Exercise materials: Begin

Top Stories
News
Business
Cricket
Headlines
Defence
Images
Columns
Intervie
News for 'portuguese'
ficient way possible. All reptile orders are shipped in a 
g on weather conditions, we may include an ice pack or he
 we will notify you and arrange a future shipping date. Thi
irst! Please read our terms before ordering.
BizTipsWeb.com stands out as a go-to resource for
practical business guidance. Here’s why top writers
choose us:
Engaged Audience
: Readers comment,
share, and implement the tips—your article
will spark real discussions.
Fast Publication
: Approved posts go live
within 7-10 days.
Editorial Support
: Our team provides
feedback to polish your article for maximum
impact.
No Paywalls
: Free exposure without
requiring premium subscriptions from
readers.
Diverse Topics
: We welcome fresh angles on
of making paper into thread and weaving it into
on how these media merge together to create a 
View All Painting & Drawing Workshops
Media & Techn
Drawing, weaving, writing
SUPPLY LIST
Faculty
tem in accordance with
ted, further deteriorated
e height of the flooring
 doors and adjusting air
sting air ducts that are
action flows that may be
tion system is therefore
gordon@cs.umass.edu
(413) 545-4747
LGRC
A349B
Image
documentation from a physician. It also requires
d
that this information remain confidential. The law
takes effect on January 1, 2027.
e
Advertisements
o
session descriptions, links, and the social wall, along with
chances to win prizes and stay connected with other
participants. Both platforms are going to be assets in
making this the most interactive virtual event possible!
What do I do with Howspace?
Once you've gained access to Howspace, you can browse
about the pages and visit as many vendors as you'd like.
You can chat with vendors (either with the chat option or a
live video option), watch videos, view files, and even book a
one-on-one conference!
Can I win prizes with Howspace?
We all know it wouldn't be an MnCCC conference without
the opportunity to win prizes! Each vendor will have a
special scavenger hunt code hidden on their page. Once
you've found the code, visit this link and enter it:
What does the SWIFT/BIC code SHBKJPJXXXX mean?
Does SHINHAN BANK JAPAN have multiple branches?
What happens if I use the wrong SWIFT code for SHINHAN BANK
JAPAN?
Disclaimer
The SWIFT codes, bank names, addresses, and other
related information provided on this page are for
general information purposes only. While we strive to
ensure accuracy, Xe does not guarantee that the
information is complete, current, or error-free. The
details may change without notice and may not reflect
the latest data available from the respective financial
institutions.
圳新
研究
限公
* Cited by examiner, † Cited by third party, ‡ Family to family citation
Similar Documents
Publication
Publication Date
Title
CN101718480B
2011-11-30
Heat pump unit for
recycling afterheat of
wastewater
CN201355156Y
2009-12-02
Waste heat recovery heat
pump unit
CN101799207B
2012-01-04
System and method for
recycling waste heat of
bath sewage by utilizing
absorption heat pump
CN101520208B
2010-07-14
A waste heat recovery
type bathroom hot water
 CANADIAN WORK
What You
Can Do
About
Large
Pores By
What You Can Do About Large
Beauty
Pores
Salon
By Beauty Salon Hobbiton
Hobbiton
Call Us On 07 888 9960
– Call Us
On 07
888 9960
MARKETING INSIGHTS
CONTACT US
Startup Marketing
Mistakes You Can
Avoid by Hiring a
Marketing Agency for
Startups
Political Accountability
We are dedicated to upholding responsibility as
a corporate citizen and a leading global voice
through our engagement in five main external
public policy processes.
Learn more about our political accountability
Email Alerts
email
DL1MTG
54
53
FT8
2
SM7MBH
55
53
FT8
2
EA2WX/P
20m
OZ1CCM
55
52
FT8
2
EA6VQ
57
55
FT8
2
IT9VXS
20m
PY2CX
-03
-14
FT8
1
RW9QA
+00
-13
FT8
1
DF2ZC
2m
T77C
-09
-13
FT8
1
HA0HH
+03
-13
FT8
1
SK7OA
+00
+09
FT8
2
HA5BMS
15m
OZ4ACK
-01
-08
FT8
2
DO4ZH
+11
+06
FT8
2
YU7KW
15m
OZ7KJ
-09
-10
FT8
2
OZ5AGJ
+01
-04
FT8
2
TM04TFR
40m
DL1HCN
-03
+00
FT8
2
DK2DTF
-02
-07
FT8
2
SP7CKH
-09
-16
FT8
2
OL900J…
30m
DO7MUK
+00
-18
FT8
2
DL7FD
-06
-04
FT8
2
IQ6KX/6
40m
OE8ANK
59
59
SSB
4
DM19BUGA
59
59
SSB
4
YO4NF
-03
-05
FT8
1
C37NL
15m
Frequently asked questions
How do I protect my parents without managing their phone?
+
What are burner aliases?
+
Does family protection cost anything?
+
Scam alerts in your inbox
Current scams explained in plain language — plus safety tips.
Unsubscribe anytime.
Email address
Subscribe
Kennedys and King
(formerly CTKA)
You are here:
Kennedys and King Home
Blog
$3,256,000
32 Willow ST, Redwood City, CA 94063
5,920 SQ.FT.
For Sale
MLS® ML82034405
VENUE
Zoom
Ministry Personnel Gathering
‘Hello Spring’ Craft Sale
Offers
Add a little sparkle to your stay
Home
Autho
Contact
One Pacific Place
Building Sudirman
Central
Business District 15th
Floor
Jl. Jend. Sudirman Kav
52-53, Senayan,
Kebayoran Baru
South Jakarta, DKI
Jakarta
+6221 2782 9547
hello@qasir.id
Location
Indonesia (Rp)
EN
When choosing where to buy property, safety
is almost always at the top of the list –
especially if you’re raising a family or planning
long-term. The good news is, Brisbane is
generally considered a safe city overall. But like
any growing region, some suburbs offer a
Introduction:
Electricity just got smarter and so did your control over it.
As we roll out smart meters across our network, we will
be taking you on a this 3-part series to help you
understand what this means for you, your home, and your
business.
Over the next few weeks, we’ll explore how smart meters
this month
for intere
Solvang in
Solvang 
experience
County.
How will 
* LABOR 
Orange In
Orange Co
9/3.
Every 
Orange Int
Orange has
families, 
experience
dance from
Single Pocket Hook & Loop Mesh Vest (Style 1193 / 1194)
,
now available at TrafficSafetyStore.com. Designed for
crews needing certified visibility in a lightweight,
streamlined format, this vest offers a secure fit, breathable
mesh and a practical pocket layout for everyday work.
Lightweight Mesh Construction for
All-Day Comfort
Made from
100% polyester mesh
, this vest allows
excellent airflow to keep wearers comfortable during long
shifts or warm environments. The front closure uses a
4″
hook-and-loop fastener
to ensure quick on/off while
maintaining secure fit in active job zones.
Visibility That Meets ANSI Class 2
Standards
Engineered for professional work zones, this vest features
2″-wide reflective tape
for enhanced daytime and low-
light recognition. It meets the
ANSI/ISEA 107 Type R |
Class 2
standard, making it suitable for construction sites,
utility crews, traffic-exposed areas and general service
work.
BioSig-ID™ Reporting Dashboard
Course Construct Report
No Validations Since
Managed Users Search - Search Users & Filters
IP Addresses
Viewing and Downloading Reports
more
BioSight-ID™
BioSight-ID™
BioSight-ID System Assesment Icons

Exercise materials: End

→ **Exercise**
I would like you to output every record exactly as written.

→ **Result**
Top Stories
News
Business
Cricket
Headlines
Defence
Images
Columns
Intervie
News for 'portuguese'
ficient way possible. All reptile orders are shipped in a 
g on weather conditions, we may include an ice pack or he
 we will notify you and arrange a future shipping date. Thi
irst! Please read our terms before ordering.
BizTipsWeb.com stands out as a go-to resource for
practical business guidance. Here’s why top writers
choose us:
Engaged Audience
: Readers comment,
share, and implement the tips—your article
will spark real discussions.
Fast Publication
: Approved posts go live
within 7-10 days.
Editorial Support
: Our team provides
feedback to polish your article for maximum
impact.
No Paywalls
: Free exposure without
requiring premium subscriptions from
readers.
Diverse Topics
: We welcome fresh angles on
of making paper into thread and weaving it into
on how these media merge together to create a 
View All Painting & Drawing Workshops
Media & Techn
Drawing, weaving, writing
SUPPLY LIST
Faculty
tem in accordance with
ted, further deteriorated
e height of the flooring
 doors and adjusting air
sting air ducts that are
action flows that may be
tion system is therefore
gordon@cs.umass.edu
(413) 545-4747
LGRC
A349B
Image
documentation from a physician. It also requires
d
that this information remain confidential. The law
takes effect on January 1, 2027.
e
Advertisements
o
session descriptions, links, and the social wall, along with
chances to win prizes and stay connected with other
participants. Both platforms are going to be assets in
making this the most interactive virtual event possible!
What do I do with Howspace?
Once you've gained access to Howspace, you can browse
about the pages and visit as many vendors as you'd like.
You can chat with vendors (either with the chat option or a
live video option), watch videos, view files, and even book a
one-on-one conference!
Can I win prizes with Howspace?
We all know it wouldn't be an MnCCC conference without
the opportunity to win prizes! Each vendor will have a
special scavenger hunt code hidden on their page. Once
you've found the code, visit this link and enter it:
What does the SWIFT/BIC code SHBKJPJXXXX mean?
Does SHINHAN BANK JAPAN have multiple branches?
What happens if I use the wrong SWIFT code for SHINHAN BANK
JAPAN?
Disclaimer
The SWIFT codes, bank names, addresses, and other
related information provided on this page are for
general information purposes only. While we strive to
ensure accuracy, Xe does not guarantee that the
information is complete, current, or error-free. The
details may change without notice and may not reflect
the latest data available from the respective financial
institutions.
圳新
研究
限公
* Cited by examiner, † Cited by third party, ‡ Family to family citation
Similar Documents
Publication
Publication Date
Title
CN101718480B
2011-11-30
Heat pump unit for
recycling afterheat of
wastewater
CN201355156Y
2009-12-02
Waste heat recovery heat
pump unit
CN101799207B
2012-01-04
System and method for
recycling waste heat of
bath sewage by utilizing
absorption heat pump
CN101520208B
2010-07-14
A waste heat recovery
type bathroom hot water
 CANADIAN WORK
What You
Can Do
About
Large
Pores By
What You Can Do About Large
Beauty
Pores
Salon
By Beauty Salon Hobbiton
Hobbiton
Call Us On 07 888 9960
– Call Us
On 07
888 9960
MARKETING INSIGHTS
CONTACT US
Startup Marketing
Mistakes You Can
Avoid by Hiring a
Marketing Agency for
Startups
Political Accountability
We are dedicated to upholding responsibility as
a corporate citizen and a leading global voice
through our engagement in five main external
public policy processes.
Learn more about our political accountability
Email Alerts
email
DL1MTG
54
53
FT8
2
SM7MBH
55
53
FT8
2
EA2WX/P
20m
OZ1CCM
55
52
FT8
2
EA6VQ
57
55
FT8
2
IT9VXS
20m
PY2CX
-03
-14
FT8
1
RW9QA
+00
-13
FT8
1
DF2ZC
2m
T77C
-09
-13
FT8
1
HA0HH
+03
-13
FT8
1
SK7OA
+00
+09
FT8
2
HA5BMS
15m
OZ4ACK
-01
-08
FT8
2
DO4ZH
+11
+06
FT8
2
YU7KW
15m
OZ7KJ
-09
-10
FT8
2
OZ5AGJ
+01
-04
FT8
2
TM04TFR
40m
DL1HCN
-03
+00
FT8
2
DK2DTF
-02
-07
FT8
2
SP7CKH
-09
-16
FT8
2
OL900J…
30m
DO7MUK
+00
-18
FT8
2
DL7FD
-06
-04
FT8
2
IQ6KX/6
40m
OE8ANK
59
59
SSB
4
DM19BUGA
59
59
SSB
4
YO4NF
-03
-05
FT8
1
C37NL
15m
Frequently asked questions
How do I protect my parents without managing their phone?
+
What are burner aliases?
+
Does family protection cost anything?
+
Scam alerts in your inbox
Current scams explained in plain language — plus safety tips.
Unsubscribe anytime.
Email address
Subscribe
Kennedys and King
(formerly CTKA)
You are here:
Kennedys and King Home
Blog
$3,256,000
32 Willow ST, Redwood City, CA 94063
5,920 SQ.FT.
For Sale
MLS® ML82034405
VENUE
Zoom
Ministry Personnel Gathering
‘Hello Spring’ Craft Sale
Offers
Add a little sparkle to your stay
Home
Autho
Contact
One Pacific Place
Building Sudirman
Central
Business District 15th
Floor
Jl. Jend. Sudirman Kav
52-53, Senayan,
Kebayoran Baru
South Jakarta, DKI
Jakarta
+6221 2782 9547
hello@qasir.id
Location
Indonesia (Rp)
EN
When choosing where to buy property, safety
is almost always at the top of the list –
especially if you’re raising a family or planning
long-term. The good news is, Brisbane is
generally considered a safe city overall. But like
any growing region, some suburbs offer a
Introduction:
Electricity just got smarter and so did your control over it.
As we roll out smart meters across our network, we will
be taking you on a this 3-part series to help you
understand what this means for you, your home, and your
business.
Over the next few weeks, we’ll explore how smart meters
this month
for intere
Solvang in
Solvang 
experience
County.
How will 
* LABOR 
Orange In
Orange Co
9/3.
Every 
Orange Int
Orange has
families, 
experience
dance from
Single Pocket Hook & Loop Mesh Vest (Style 1193 / 1194)
,
now available at TrafficSafetyStore.com. Designed for
crews needing certified visibility in a lightweight,
streamlined format, this vest offers a secure fit, breathable
mesh and a practical pocket layout for everyday work.
Lightweight Mesh Construction for
All-Day Comfort
Made from
100% polyester mesh
, this vest allows
excellent airflow to keep wearers comfortable during long
shifts or warm environments. The front closure uses a
4″
hook-and-loop fastener
to ensure quick on/off while
maintaining secure fit in active job zones.
Visibility That Meets ANSI Class 2
Standards
Engineered for professional work zones, this vest features
2″-wide reflective tape
for enhanced daytime and low-
light recognition. It meets the
ANSI/ISEA 107 Type R |
Class 2
standard, making it suitable for construction sites,
utility crews, traffic-exposed areas and general service
work.
BioSig-ID™ Reporting Dashboard
Course Construct Report
No Validations Since
Managed Users Search - Search Users & Filters
IP Addresses
Viewing and Downloading Reports
more
BioSight-ID™
BioSight-ID™
BioSight-ID System Assesment Icons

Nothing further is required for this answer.